Before the drones came, most of the men were employed in factories, mining or in timber, for about 300 rupees a day (about $3). Our annual income was about $900 a year. Since the drone attacks, the employment has got much worse. Everyone wants to relocate to Dubai or the Emirates, where they can find work as drivers or labourers. Most male family members want to do this. Our society is just draining away.
Finding a job has been much harder since the drone attack on the Jirga [on March 17th, 2011). There were a number of civil servants killed there, a total of more than fifty people.
Al Qaida, the Afghan Taliban – they are not in the area. In Afghanistan the Americans only control the cities, and even then, barely. The vast majority of the country is under control of the Taliban. So why would they come to Waziristan? They don’t need to. There are not many extremists in our area, and we are perfectly capable of dealing with them. But we can hardly do anything when the Americans will kill anyone who moves, anyone with a beard who even looks like he might have a gun.
I understand that each Hellfire missile costs about $60,000. The first thing I’d do with that money would be to spend some on the water system. Water is the biggest problem. We do have some pipes but we have virtually no electricity, so the pumps don’t work and the pipes are useless. Most of the water has to come from wells. We bring it about a kilometre to our houses in donkey bags.
Second, I’d build a school, a school for both girls and boys. But I’m not sure anything would make up for the damage that we’ve done to the children, and to the families who no longer have someone around to feed the family.
Mohammed Iqbal and the New School
Mohammed Iqbal comes from Darpa Khel, in Waziristan. Mohammed is responding to what he would do with $60,000, the cost of just one Hellfire missile, such as those the U.S. has used on Darpa Khel.
I live in Darpa Khel. It is quite a large town of around 40,000 people. I am superintendent of the vaccination section of the Medical Department.

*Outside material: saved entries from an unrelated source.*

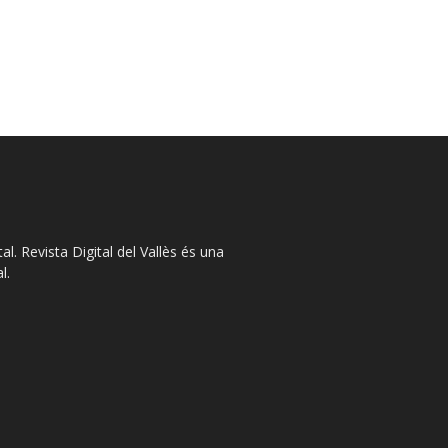
l. Revista Digital del Vallès és una
l.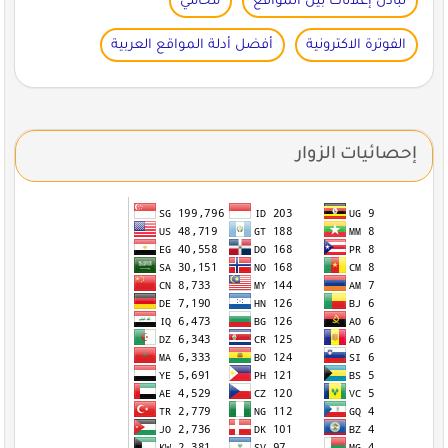
تبادل إعلانات بين المواقع
محامي
الفوترة الاكترونية
أفضل أدلة المواقع العربية
إحصائيات الزوار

Our area is very underdeveloped, and with the price of a Hellfire missile -- $60,000 – we could take some big steps forward.
I’d build a school. Right now we have two schools for the whole town, and they’re not well funded. For my new school the whole building – with eight classrooms – would cost no more than $10,000 to build. Ideally, each classroom would need 20 computers for the children, and we could do all that (160 in total) for about $16,000. Then we’d need eight teachers, and they would cost about $1,200 each a year, so that would be another $9,600.

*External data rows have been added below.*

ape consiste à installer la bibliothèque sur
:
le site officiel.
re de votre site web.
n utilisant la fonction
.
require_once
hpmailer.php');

That would be all that we’d need, really, and it would be no more than about $36,000. We’d keep a couple more years’ salary for the teachers, and we’d still have $4,000 over, and for that we could get the best playground in Waziristan, good enough for all the kids in Darpa Khel.
The Americans think we’re all backwards and won’t let our girls go to school. That’s not true at all. In fact, in 2011 it was a Hellfire missile that destroyed the girls’ school in Miranshah. I actually witnessed the missile striking that time. Fortunately none of the students were there at the time, though the custodian was killed. The Americans hit it again just recently, on April 30, 2012, saying that it was being used by militants, but that wasn’t true.
It a little ironic that the Americans think the Taliban destroy schools for girls, but actually it was the US Hellfire missile that did it.